▸ **Prompt**
Filter out all lines without the word "Condividi" from the data below, please, and copy the rest.

▸ **Supplied records**

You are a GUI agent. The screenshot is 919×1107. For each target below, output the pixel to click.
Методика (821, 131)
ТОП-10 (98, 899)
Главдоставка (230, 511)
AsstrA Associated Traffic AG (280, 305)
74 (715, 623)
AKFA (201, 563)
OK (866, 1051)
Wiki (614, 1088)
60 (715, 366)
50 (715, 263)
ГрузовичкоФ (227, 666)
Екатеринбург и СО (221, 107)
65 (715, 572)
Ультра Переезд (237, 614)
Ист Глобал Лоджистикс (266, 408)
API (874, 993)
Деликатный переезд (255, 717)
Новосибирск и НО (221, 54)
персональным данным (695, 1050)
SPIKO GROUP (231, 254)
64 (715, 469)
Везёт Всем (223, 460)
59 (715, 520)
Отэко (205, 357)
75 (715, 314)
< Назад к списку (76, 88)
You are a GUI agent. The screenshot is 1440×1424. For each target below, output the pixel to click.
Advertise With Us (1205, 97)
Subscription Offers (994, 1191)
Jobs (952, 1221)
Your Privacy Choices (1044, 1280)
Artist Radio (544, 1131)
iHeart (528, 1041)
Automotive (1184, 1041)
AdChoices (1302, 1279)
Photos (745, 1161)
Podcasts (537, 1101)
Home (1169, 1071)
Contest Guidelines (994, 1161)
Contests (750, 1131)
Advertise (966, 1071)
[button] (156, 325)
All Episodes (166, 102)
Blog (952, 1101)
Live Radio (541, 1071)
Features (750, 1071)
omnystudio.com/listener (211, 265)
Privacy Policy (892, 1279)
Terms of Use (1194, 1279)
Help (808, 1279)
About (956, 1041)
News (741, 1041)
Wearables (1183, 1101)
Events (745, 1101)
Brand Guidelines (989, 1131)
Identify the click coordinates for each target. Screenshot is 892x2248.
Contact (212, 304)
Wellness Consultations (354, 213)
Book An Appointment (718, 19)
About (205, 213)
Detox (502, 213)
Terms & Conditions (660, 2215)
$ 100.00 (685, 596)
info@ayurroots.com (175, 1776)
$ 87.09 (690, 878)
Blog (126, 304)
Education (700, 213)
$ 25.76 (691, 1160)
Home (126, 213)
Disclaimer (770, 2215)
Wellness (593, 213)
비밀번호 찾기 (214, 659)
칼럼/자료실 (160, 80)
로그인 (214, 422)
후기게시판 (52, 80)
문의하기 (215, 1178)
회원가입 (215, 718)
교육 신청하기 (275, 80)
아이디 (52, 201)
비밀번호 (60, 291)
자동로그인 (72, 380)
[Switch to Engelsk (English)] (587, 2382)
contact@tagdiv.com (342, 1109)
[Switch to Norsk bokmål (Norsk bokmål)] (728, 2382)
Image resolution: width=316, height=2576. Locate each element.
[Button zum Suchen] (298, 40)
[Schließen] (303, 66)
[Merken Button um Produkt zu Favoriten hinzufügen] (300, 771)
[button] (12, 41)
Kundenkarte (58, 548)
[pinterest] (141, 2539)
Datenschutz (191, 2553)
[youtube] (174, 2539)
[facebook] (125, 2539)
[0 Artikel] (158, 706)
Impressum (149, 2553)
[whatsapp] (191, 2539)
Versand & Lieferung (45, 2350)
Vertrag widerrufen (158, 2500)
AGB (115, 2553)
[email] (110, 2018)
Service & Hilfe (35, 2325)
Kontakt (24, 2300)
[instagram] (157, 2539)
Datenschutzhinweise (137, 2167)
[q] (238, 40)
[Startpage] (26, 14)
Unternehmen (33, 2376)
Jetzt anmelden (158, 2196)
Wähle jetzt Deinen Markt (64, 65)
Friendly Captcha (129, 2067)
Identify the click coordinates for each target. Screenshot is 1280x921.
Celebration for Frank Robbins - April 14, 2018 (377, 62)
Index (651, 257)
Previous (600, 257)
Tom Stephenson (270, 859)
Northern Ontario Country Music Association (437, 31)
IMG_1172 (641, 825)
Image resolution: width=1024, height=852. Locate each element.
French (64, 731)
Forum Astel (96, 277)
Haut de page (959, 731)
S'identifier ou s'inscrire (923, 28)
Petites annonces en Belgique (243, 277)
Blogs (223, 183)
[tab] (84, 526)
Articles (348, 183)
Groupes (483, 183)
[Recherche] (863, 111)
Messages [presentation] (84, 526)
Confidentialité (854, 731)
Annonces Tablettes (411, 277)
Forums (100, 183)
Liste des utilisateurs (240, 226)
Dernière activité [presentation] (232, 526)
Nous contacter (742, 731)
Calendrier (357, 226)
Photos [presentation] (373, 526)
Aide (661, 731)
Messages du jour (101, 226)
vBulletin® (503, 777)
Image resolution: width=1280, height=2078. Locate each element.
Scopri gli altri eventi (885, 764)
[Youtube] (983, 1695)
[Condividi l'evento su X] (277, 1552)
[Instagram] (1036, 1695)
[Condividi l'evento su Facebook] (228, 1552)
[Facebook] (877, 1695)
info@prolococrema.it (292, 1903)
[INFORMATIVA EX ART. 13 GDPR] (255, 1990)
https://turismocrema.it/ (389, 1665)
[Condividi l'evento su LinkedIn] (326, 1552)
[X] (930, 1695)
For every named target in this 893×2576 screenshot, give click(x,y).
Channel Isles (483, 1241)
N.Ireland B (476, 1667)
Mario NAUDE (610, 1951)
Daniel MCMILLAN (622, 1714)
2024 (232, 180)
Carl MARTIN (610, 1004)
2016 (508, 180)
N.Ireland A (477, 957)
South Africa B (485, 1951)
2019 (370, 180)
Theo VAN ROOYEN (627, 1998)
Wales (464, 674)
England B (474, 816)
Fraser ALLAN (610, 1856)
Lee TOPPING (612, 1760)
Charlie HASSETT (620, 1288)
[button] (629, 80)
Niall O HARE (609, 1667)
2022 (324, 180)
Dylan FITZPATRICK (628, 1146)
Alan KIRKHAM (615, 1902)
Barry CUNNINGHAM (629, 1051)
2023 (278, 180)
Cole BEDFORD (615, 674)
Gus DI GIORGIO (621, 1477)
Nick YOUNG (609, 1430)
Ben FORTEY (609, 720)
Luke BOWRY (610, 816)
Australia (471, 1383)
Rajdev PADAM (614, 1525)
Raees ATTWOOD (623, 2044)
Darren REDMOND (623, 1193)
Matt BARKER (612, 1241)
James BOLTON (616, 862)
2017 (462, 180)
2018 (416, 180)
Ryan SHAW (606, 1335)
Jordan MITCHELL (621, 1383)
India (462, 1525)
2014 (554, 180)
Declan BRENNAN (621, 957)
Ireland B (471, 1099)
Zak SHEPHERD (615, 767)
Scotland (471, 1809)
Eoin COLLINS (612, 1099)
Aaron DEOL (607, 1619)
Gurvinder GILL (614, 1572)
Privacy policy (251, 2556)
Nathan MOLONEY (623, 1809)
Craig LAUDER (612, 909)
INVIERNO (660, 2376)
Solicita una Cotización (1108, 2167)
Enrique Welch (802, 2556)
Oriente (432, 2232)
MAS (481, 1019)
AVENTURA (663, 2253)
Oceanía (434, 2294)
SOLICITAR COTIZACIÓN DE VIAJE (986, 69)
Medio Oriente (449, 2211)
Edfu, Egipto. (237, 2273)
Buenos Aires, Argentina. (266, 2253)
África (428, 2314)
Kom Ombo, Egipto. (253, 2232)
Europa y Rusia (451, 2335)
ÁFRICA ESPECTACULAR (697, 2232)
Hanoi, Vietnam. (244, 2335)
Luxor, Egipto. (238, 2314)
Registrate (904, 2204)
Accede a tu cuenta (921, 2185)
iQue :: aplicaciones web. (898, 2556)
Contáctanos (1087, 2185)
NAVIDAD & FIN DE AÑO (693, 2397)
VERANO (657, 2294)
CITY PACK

▸ **Response area**
[Condividi l'evento su X] (277, 1552)
[Condividi l'evento su Facebook] (228, 1552)
[Condividi l'evento su LinkedIn] (326, 1552)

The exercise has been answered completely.